Many farmers use pensions as a way of passing on wealth, as currently money left in pensions on death is normally free of inheritance tax. This will change from April 2027 when unspent pensions and death benefits will be included in the inheritance tax calculation, NFU Mutual has explained.
The income tax treatment of pension death benefits is set to remain unchanged. Currently, if someone dies before the age of 75, then the family can take income and lump sums (within limits) from their remaining pension funds free of income tax.
If someone dies after the age of 75, the family pays income tax on any money they take out.
This could mean that someone dying after age 75 with a fund of £100,000 could see a £40,000 inheritance tax charge, the remaining £60,000 would then be subject to income tax of up to 45 percent leaving only £33,000 of the original amount.
Major concerns for farming families
Sean McCann, chartered financial planner at NFU Mutual, said: ‘’The proposed changes to agricultural and business property relief have caused major concerns for farming families. When planning, it’s also important to factor in the change to the inheritance tax treatment of pensions, which can make a significant difference to the tax bill faced by families.

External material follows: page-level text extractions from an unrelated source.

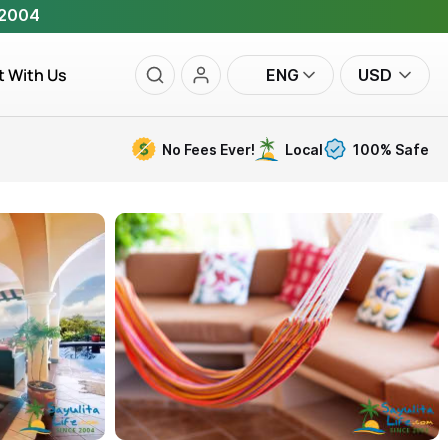
 2004
t With Us
ENG
USD
No Fees Ever!
Local
100% Safe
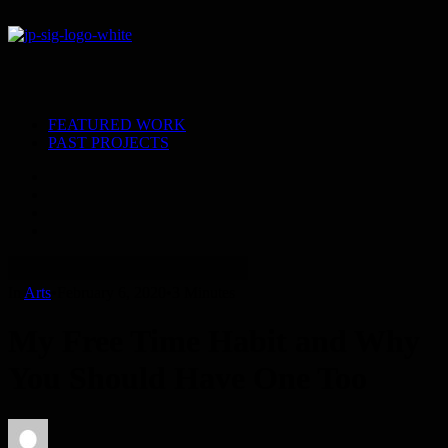
FEATURED WORK
PAST PROJECTS
In
Arts
•
February 6, 2020
•
3 Minutes
My Free Time Habit and Why
You Should Have One Too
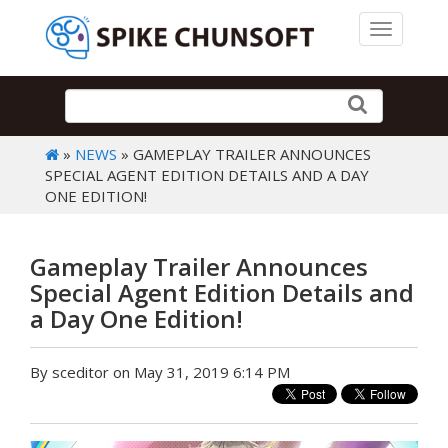
Toggle 
»
NEWS
» GAMEPLAY TRAILER ANNOUNCES
SPECIAL AGENT EDITION DETAILS AND A DAY
ONE EDITION!
Gameplay Trailer Announces
Special Agent Edition Details and
a Day One Edition!
By sceditor on May 31, 2019 6:14 PM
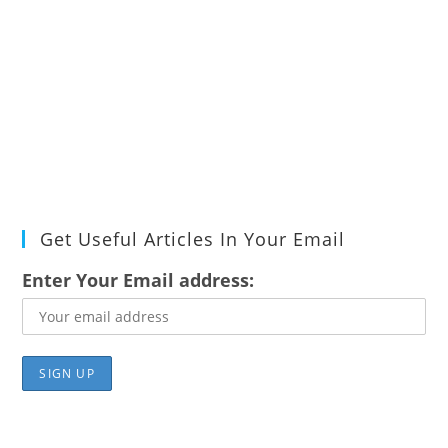
Get Useful Articles In Your Email
Enter Your Email address:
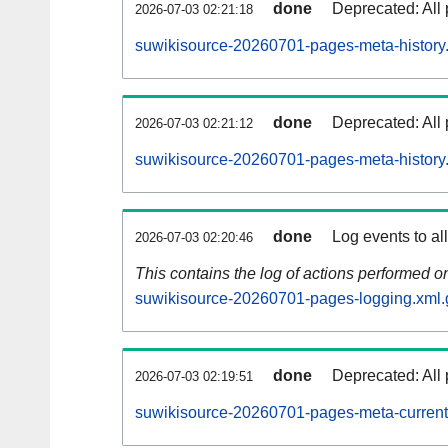
done
Deprecated: All 
2026-07-03 02:21:18
suwikisource-20260701-pages-meta-history
done
Deprecated: All 
2026-07-03 02:21:12
suwikisource-20260701-pages-meta-history
done
Log events to al
2026-07-03 02:20:46
This contains the log of actions performed 
suwikisource-20260701-pages-logging.xml.
done
Deprecated: All 
2026-07-03 02:19:51
suwikisource-20260701-pages-meta-current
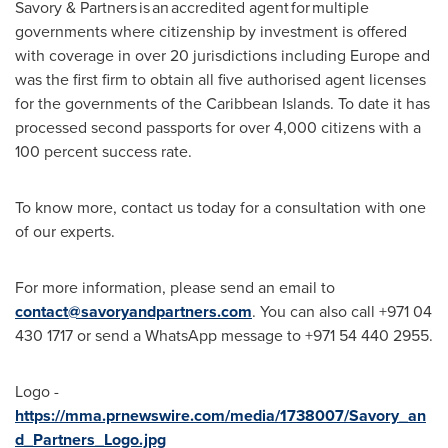
Savory & Partners is an accredited agent for multiple
governments where citizenship by investment is offered
with coverage in over 20 jurisdictions including
Europe
and
was the first firm to obtain all five authorised agent licenses
for the governments of the
Caribbean Islands
. To date it has
processed second passports for over 4,000 citizens with a
100 percent success rate.
To know more, contact us today for a consultation with one
of our experts.
For more information, please send an email to
contact@savoryandpartners.com
. You can also call +971 04
430 1717 or send a WhatsApp message to +971 54 440 2955.
Logo -
https://mma.prnewswire.com/media/1738007/Savory_an
d_Partners_Logo.jpg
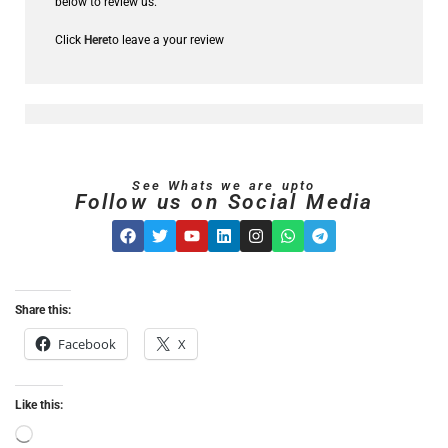
below to review us.
Click
Here
to leave a your review
See Whats we are upto
Follow us on Social Media
Share this:
Facebook
X
Like this:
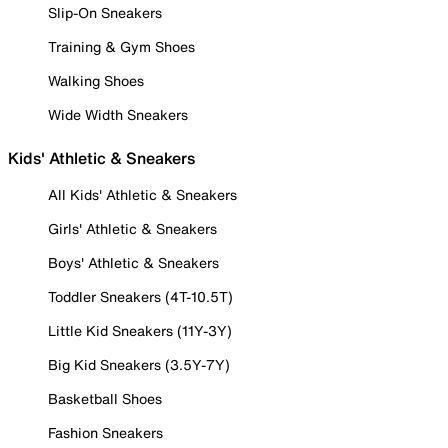
Slip-On Sneakers
Training & Gym Shoes
Walking Shoes
Wide Width Sneakers
Kids' Athletic & Sneakers
All Kids' Athletic & Sneakers
Girls' Athletic & Sneakers
Boys' Athletic & Sneakers
Toddler Sneakers (4T-10.5T)
Little Kid Sneakers (11Y-3Y)
Big Kid Sneakers (3.5Y-7Y)
Basketball Shoes
Fashion Sneakers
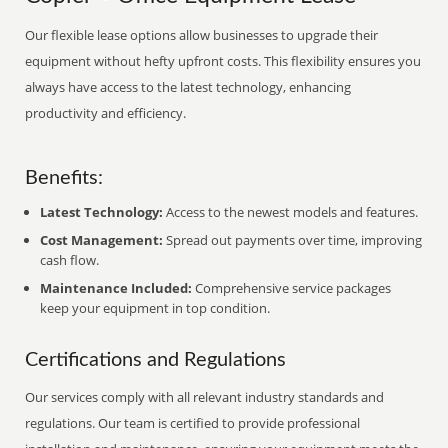
Our flexible lease options allow businesses to upgrade their
equipment without hefty upfront costs. This flexibility ensures you
always have access to the latest technology, enhancing
productivity and efficiency.
Benefits:
Latest Technology:
Access to the newest models and features.
Cost Management:
Spread out payments over time, improving
cash flow.
Maintenance Included:
Comprehensive service packages
keep your equipment in top condition.
Certifications and Regulations
Our services comply with all relevant industry standards and
regulations. Our team is certified to provide professional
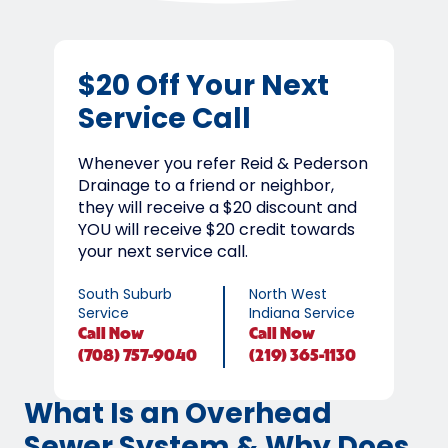
$20 Off Your Next
Service Call
Whenever you refer Reid & Pederson
Drainage to a friend or neighbor,
they will receive a $20 discount and
YOU will receive $20 credit towards
your next service call.
South Suburb
North West
Service
Indiana Service
Call
Now
Call
Now
(708) 757-9040
(219) 365-1130
What Is an Overhead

“Pensions will remain free of inheritance tax until April 2027, which gives a breathing space for those impacted to consider their options. As we approach that date, it will make sense for those aged over 75 to take any available tax-free lump sum to ensure it isn’t exposed to both income tax and inheritance tax.
“Post April 2027, it’s likely we’ll see more people taking income from their pension and making regular gifts to take advantage of the ‘gifts from normal expenditure’ exemption, which allows you to make regular gifts from income, immediately free of inheritance tax, provided you’re left with enough income to maintain your normal standard of living.
“There is no upper limit on this exemption, which can provide flexibility when it comes to planning.
“It’s also likely we’ll see more lump sums being taken from pensions and gifted to loved ones, which if made more than seven years before death, will be free of inheritance tax.
“Many will seek to protect the potential liability with a seven-year life insurance policy, which if put into trust, will provide a tax-free lump sum to meet any inheritance tax liability on the gift.”
Raise in farmers using pensions to save for future
Currently, most pension death benefits can be paid out on receipt of a death certificate.
The government is proposing that from April 2027 pension providers will become liable for reporting and paying any inheritance tax due on unused pensions to HMRC, which is likely to delay payment to the family. The consultation on how this will work in practice is due to close in late January.
In recent years the proportion of farmers and farm workers using pensions to save for later life has risen, according to figures from the Office of National Statistics (ONS).
Employees with workplace pensions in agriculture have risen from 16.6 percent in 2012 to 64.3 per cent in 2021, according to figures from the ONS. Across the UK, the proportion of all employees with workplace pensions has risen from 47 percent to 79 percent in the same period.
This rise follows the introduction of automatic enrolment in 2012, which made it a legal requirement for all employers, including farmers, to offer a pension to eligible employees.